In mid-May, we analyzed analyst forecasts for four major U.S. airlines: Delta (DAL), United (UAL), American (AAL) and Southwest (LUV). At that time, we found that expectations were that these airlines would lose 50-60% of their revenue, and recovery would not happen quickly.
“The most optimistic analyst estimates are forecasting that it will take the four largest U.S. airlines until 2022 for sales to recover back to 2019 levels, while the average analyst estimates show it may take until 2024. The most bearish analysts believe it could take even longer.”
Also, in late June, we looked at European airport operators, which analysts also expected to experience a long road to recovery. Analysts were forecasting that “a full recovery back to 2019 revenue levels may not occur until after 2023.”
What are analysts expecting for airlines now?
All data as of September 7, 2020. The sample is based on the largest airlines in the U.S., Europe and Asia tracked by Visible Alpha. For more information, view Visible Alpha’s airlines industry guide.
A key performance indicator of capacity is available seat miles (ASM), calculated by taking the number of seats available and multiplying by the distance flown.
In the U.S., we’ve seen greater than 50% cuts in capacity across the board. The road to recovery appears long and uneven, with consensus estimates showing that many U.S. airline companies will not reach 2019 ASM levels through 2023.
Europe has also seen drastic cuts in ASM, with a similar recovery pattern emerging.
While no region or airline has been spared, Asian airline companies have seen the smallest cuts to capacity and are projected to return to 2019 levels within two years (by 2022). In fact, across the globe, Chinese airlines have seen the smallest decline in capacity.

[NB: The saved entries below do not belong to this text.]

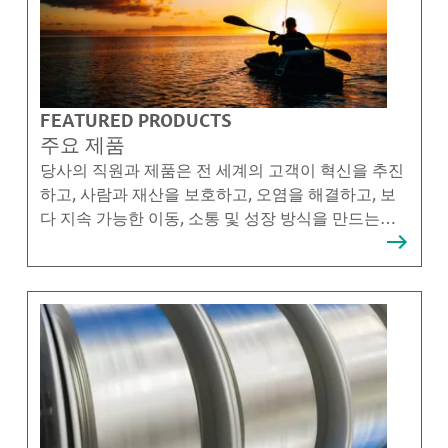
FEATURED PRODUCTS
주요 제품
당사의 직원과 제품은 전 세계의 고객이 혁신을 추진
하고, 사람과 재산을 보호하고, 오염을 해결하고, 보
다 지속 가능한 이동, 소통 및 성장 방식을 만드는데
도움이 됩니다.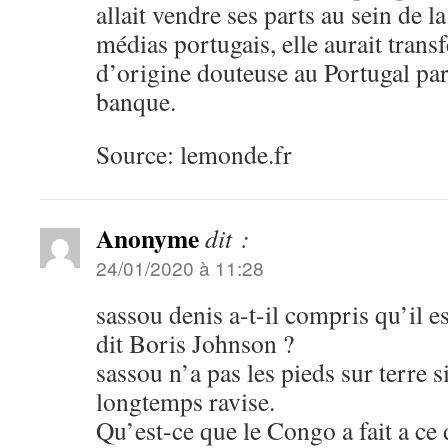
allait vendre ses parts au sein de l
médias portugais, elle aurait trans
d’origine douteuse au Portugal par
banque.
Source: lemonde.fr
Anonyme
dit :
24/01/2020 à 11:28
sassou denis a-t-il compris qu’il 
dit Boris Johnson ?
sassou n’a pas les pieds sur terre s
longtemps ravise.
Qu’est-ce que le Congo a fait a ce 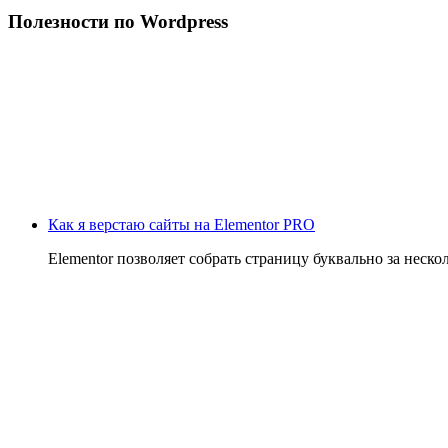
Полезности по Wordpress
Как я верстаю сайты на Elementor PRO
Elementor позволяет собрать страницу буквально за неско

A key performance indicator for utilization is passenger load factor, the number of revenue passenger miles (RPMs) expressed as a percentage of ASMs (RPMs divided by ASMs). Load factors will tell you how many seats are being filled on the routes flown.
Global declines in load factors range from -2% to -30% between 2019 and 2020, with the sharpest reversals in 2021 seen for U.S. airlines, given that they posted some of the most significant declines.
A key performance indicator for volume is revenue passenger miles (RPMs), calculated by multiplying available seat miles by load factor. The combination of fewer seats filled (lower load factors) on fewer routes flown (capacity withdrawn from the system in ASMs) magnified the decline seen in the 2020 numbers. Most of the major airlines we track have RPM forecasts running 50% or lower than those seen in 2019.
For 2021, we see the most robust recoveries among Asian-focused airlines and European low-cost carriers, which suggests a stronger recovery in demand than in the U.S.
Passenger Yields (PRASM)
Finally, the last measure we looked at was PRASM, a unit price factor that presents passenger revenue on a per-mile basis. PRASM is calculated by dividing passenger revenue by revenue passenger miles (RPM).
To identify trends in pricing among companies, geographies and categories (LCCs vs. flag carriers), we computed the three-year compound annual growth rate in PRASM. Our data shows that analysts expect airlines in Asia – and particularly those in China – will post the strongest (or smallest declines) in unit pricing, followed by airlines in Europe. The U.S. trends are more challenging, suggesting reductions in pricing power over the next few years.